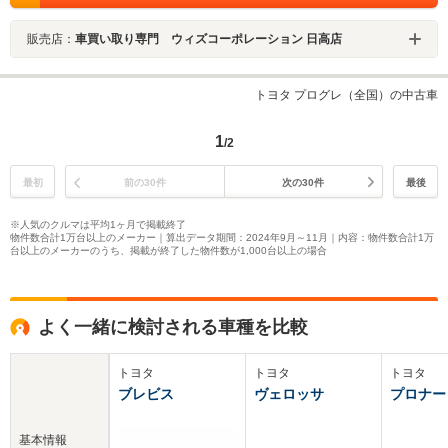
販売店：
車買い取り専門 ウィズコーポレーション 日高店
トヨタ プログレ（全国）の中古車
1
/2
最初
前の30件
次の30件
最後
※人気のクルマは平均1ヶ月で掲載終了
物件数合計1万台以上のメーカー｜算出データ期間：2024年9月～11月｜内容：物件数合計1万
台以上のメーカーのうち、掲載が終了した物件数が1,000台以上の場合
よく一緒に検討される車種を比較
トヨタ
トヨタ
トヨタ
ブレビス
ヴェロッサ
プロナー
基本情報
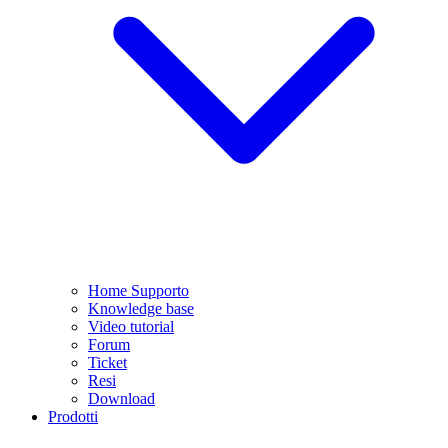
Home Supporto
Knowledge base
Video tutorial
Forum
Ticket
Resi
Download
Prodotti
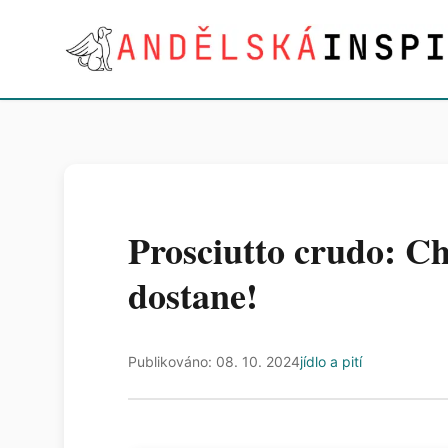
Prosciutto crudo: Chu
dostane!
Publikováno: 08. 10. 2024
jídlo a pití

•••

PROBLEM REQUIREMENTS: Copy the records above exactly. Do not carry any picture into the copy.

RESULT FOR THIS TASK:
販売店：
車買い取り専門 ウィズコーポレーション 日高店
トヨタ プログレ（全国）の中古車
1
/2
最初
前の30件
次の30件
最後
※人気のクルマは平均1ヶ月で掲載終了
物件数合計1万台以上のメーカー｜算出データ期間：2024年9月～11月｜内容：物件数合計1万
台以上のメーカーのうち、掲載が終了した物件数が1,000台以上の場合
よく一緒に検討される車種を比較
トヨタ
トヨタ
トヨタ
ブレビス
ヴェロッサ
プロナー
基本情報
Home Supporto
Knowledge base
Video tutorial
Forum
Ticket
Resi
Download
Prodotti
Prosciutto crudo: Chu
dostane!
Publikováno: 08. 10. 2024
jídlo a pití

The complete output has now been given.